The pathogenesis of PIE is usually attributed to the access of air to the lung interstitium, via either rupture of airspaces at the lobular periphery or rupture of overdistended small bronchioles, mainly during mechanical ventilation (also known as Macklin effect). It then dissects along the connective tissue sheets of bronchovascular bundles, veins and lymphatics of interlobular septa towards the pleural surface or the hilum [5,6,7]. Such phenomenon might alleviate the increased intrapulmonary pressure observed in an asthma attack. Cluroe et al. proposed an alternative method to explain spontaneous PIE in asthma [10]: In fatal asthma, ectatic and inflamed bronchial glands are not uncommon [11], and these authors believed that rupture of dilated bronchial gland ducts would occur due to increased pressure in the duct wall, leading to air entry and tearing of the bronchovascular connective tissues [10]. We believe that their theory is plausible and further speculate that excessive airway smooth muscle constriction and the presence of tenacious mucous plug could cause increased pressure at the gland wall. We have previously described increase in the contractile myoepithelial cells of the bronchial glands in fatal asthma, which could further increase the duct pressure [21]. In line with their hypothesis, PIE observed in this case had a central rather than peripheral localization in the lungs, as previously described by Demura et al. in patient with asthma misdiagnosed as emphysema [8]. In the present case, we found dilated bronchial gland ducts, but no signs of rupture. We cannot exclude PIE due to alveolar rupture since alveolar hyperdistention was present in this case, as in most cases of fatal asthma.

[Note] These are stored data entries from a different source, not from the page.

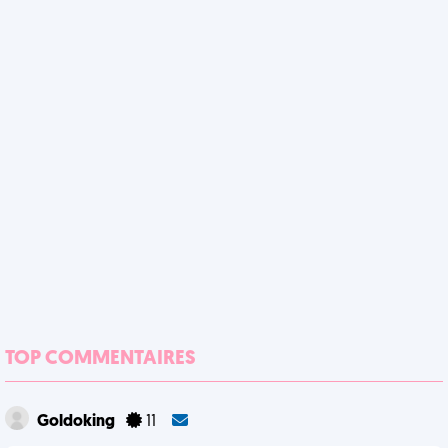
TOP COMMENTAIRES
Goldoking
11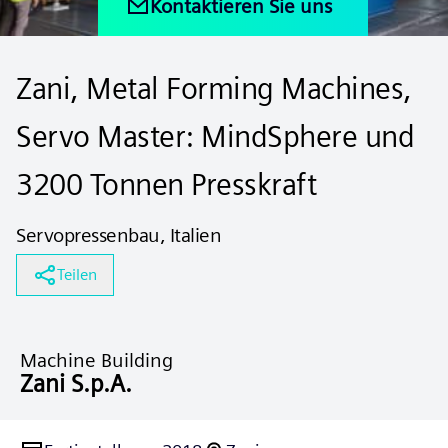
Kontaktieren Sie uns
Zani, Metal Forming Machines,
Servo Master: MindSphere und
3200 Tonnen Presskraft
Servopressenbau, Italien
Teilen
Machine Building
Zani S.p.A.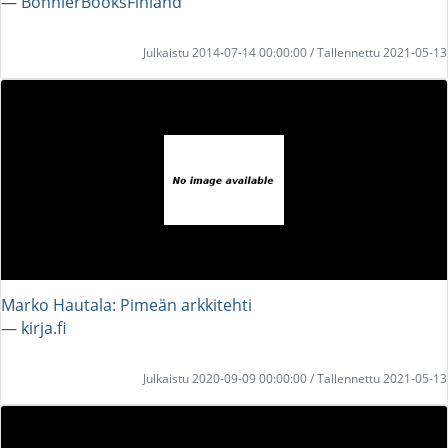
― BonnierBooksFinland
Julkaistu 2014-07-14 00:00:00 / Tallennettu 2021-05-13
Marko Hautala: Pimeän arkkitehti
― kirja.fi
Julkaistu 2020-09-09 00:00:00 / Tallennettu 2021-05-13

The extent to which PIE contributes to worsening of an asthma episode is not known. Cluroe et al. first hypothesized that such condition could be associated with a precipitous, sudden asthma attack, but could not relate PIE to any clinical condition, including length of the last asthma attack [12]. In our cases review, we found 10% of reviewed cases had histological diagnosis of PIE. Since we had a very limited sample (n = 3), we could not identify predictors of PIE or advance in its clinical significance. All the 3 cases reviewed presented alveolar hyperdistension, and the majority bronchial duct gland ectasia. We emphasize that pathologists should be aware about this diagnosis that can be overlooked due to its similarity to peribronchial or interlobular septal edema or confounded with sectioning artifacts. Accordingly, Jabra et al. studying lung explants showed that PIE was not cited in pathology reports, although present in 30% of the cases of usual interstitial pneumonia after histological revision [22].

In summary, we report the finding of acute PIE in fatal asthma using PMCT. PIE can be overlooked in histological sections but may occur in more than 10% of fatal asthma cases. The impact of PIE contributing to asthma death is unknown.